En corollaire à cela, il est à remarquer que presque dans toutes nos missions d’Afrique, on a établi des structures complètes pour la formation (postulat, noviciat, formation des profès simples dans des scolasticats). Quand on se rend compte du besoin d’encadrement des jeunes au sein d’une province qui prend soin de tous les aspects de la présence carmélitaine et les réalise dans le cadre d’un projet provincial d’ensemble, ce choix est plus que justifié. Mais souvent, on ne dispose pas du personnel préparé pour maintenir en bon fonctionnement toutes ces structures.

D’où une question urgente: le besoin de plus de connaissance mutuelle et plus d’interaction entre les carmes d’Afrique, celui d’unir les forces disponibles pour la formation et la nécessité que la qualité de celle-ci soit soignée le plus possible, n’invitent-ils pas les différentes circonscriptions à penser à un projet concret de collaboration dans le secteur de la formation initiale?

Ce projet comprendrait notamment les structures bien entendu, mais aussi le personnel préparé pour cheminer dans un même projet formatif, les moyens de formation comme les écrits et les sessions par exemple, l’effort économique à consentir, les dynamiques de formation à harmoniser (accompagnement et évaluation) ainsi que les compétences sur lesquelles s’accorder.

3. Défi économique. Les structures construites et soutenues financièrement par les provinces d’origine sont en train de passer petit à petit sous la responsabilité des religieux autochtones qui ont un accès plus difficile aux sources extérieures de revenus. Il est à se demander comment cette étape a été préparée ou est en train de l’être maintenant. D’abord notre apostolat n’est pas très rentable. Généralement, le peuple chrétien y compris un bon nombre de communautés religieuses, du fait de la pauvreté mais aussi de l’éducation insuffisante à la prise en charge des pasteurs, ne sont pas préparés à soutenir matériellement l’apostolat propre des membres des ordres mendiants: apostolat relatif à la prédication et à la spiritualité. Ensuite, une formation pareille à celle donnée traditionnellement dans les instituts missionnaires, qui favoriserait le développement du sens pratique nécessaire dans l’entretien de la maison fait souvent défaut. En outre, nous pensons peut-être en retard à l’initiation aux mécanismes de l’administration des biens et de l’argent ainsi qu’à la culture de la créativité dans le domaine de l’exploitation des sources potentielles de revenus que l’on trouve sur place. Ne faudrait-il pas penser parallèlement à une ratio formationis locale qui accorderait de plus en plus de place aux aspects pratiques de la formation, des formes concrètes de solidarité entre les provinces matériellement aisées et les missions OCD en croissance dans les pays pauvres d’Afrique?

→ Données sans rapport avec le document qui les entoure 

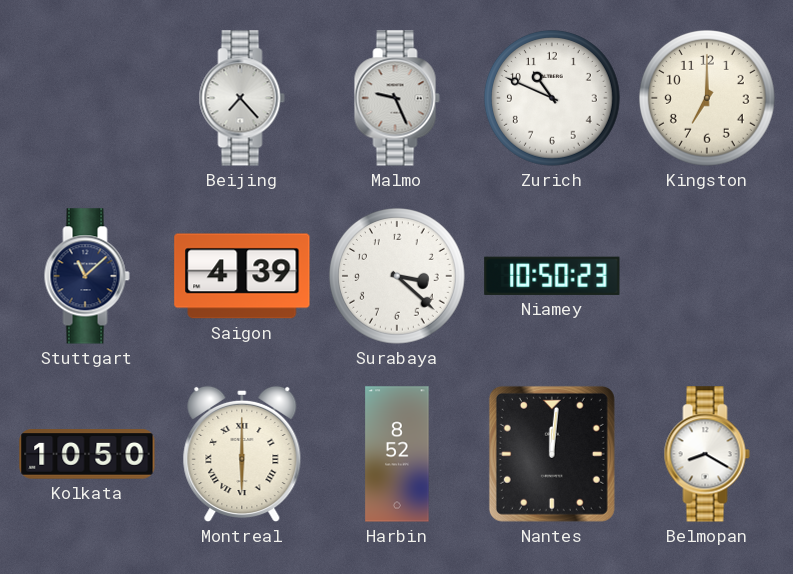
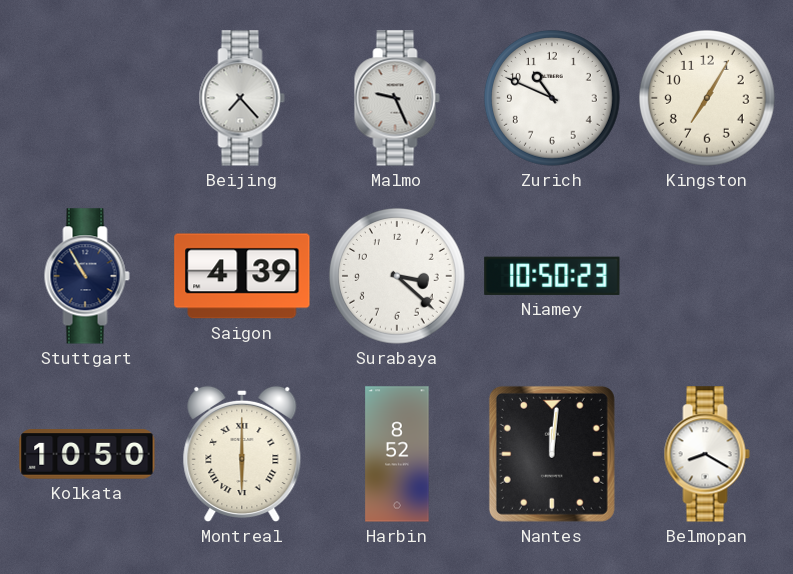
Kingston: 7:00 -> 7:05
Stuttgart: 11:08 -> 10:55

4. Défi culturel. Il y a des défis probablement propres à l’Afrique qu’on ne pourra pas ignorer si l’on veut implanter le carmel sur le sol africain. L’accueil des valeurs du contexte africain exigera toujours un discernement d’ordre anthropologique et évangélique. C’est dans ce cadre que certaines interrogations mériteront toujours une attention particulière dans l’élaboration des différents projets de présence carmélitaine: l’intégration de l’appartenance au réseau de la famille d’origine dans l’appartenance résolue à la famille religieuse ouverte sur l’universalité; la compréhension du vœu de pauvreté dans un contexte de pauvres avec ce que cela comporte comme proximité des pauvres, sens du travail et sensibilité sociale; valeur de l’hospitalité face à la sauvegarde des moments et des espaces d’intimité communautaire, etc.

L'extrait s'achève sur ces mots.